The induction heating is also currently used for electronic heaters employing a rectifier, filter and an inverter in sequence. When an alternating field is applied to the non-conducting material, heat is generated. This heat generated is due to the dielectric loss and this process is called as the dielectric heating. The amount of heat depends on the dielectric strength of the job. This dielectric heating method is used in plastic, wood, textile, rubber, food and chemical industries and etc.

(8) Static on load tap changing gear. To reduce the voltage variation obtained from the load variation, a tap changing gear transformer is required. Changing the tap setting actually means changing the turn ratio of the transformer in order to vary the voltage. It requires the making and braking of the electrical contacts, which is usually done manually. However, there may be loads where load disconnection is not acceptable, where an on-load tap changer is required for such purpose. The making and braking of electrical contacts may cause sparking and pitting or erosion of electrical contacts. Also, it may contaminate the oil of the transformer. Moreover, on-load tap changers have high-cost, high-maintenance requirements, slow responses, and voltage fluctuation problems.  These problems can be overcome with the aid of a voltage controller that has two anti-parallel controlled switches. It reduces the transient voltage dips and continuous control of voltage is obtained.

(9) Static VAR compensators. These are power electronics devices which supply and compensate the lagging reactive power consumed by  the inductive loads. They help in maintaining the constant supply voltage with power factor improvement. There are various power electronics equipments such as thyristor-switched capacitors (TSC), thyristor-controlled reactors (TCR), STATCOM, UPSC, UPFC and etc.

(10) Uninterrupted power supply (UPS): A simple UPS consists of a rectifier, an inverter, and a battery. The battery provides the supply to the inverter whenever there is no supply power from the conventional source. However, if any UPS component fails, it stops working. It is actually not very reliable. A more reliable system can be obtained by using more components in parallel. In the case of parallel configuration, if there is any fault in any of the inverters, that part can be isolated with the help of solid-state interrupter. UPS must also minimize voltage transients on the bus and supply the power to the critical load during the long power outage.

(11) HVDC transmission. Generation of high-voltage DC is limited due to the conditions/limitations of DC generators. Thus, it is converted into DC at the sending end and then transmitted. At the receiving end, it is converted back into an AC with the help of an inverter. Monopolar and bipolar schemes are employed for the HVDC. Since the series reactance in the case of HVDC system is nil, there is no stability problem. Hence, higher operating voltage of HVDC is possible.
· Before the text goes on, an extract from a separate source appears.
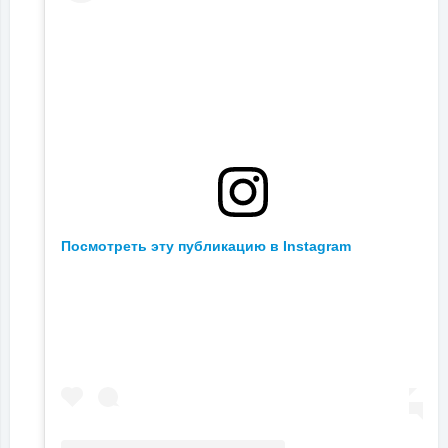
Посмотреть эту публикацию в Instagram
(12) Static switches. These are switches that have no moving parts. Thyristors are used as static switches for high-power applications while power transistors are used for low-power applications. Static switches have very high switching speed and long operational life. Since they have no moving components, maintenance is almost not required.

Static switches have two types depending upon the supply i.e. AC static switch and DC static switch. These switches act as relays for AC and DC circuits. If the input is AC, then AC static switches are used; and when the input is DC, the DC static switches are used. The switching speed of AC switches depends upon the supply frequency while the switching speed of DC switches depends upon the commutation circuitry used.

(13) Static Circuit Breakers. These are semiconductor devices which provide a rapid and reliable interruption of a continuous current. There are two types of static circuit breakers, the AC and the DC circuit breaker.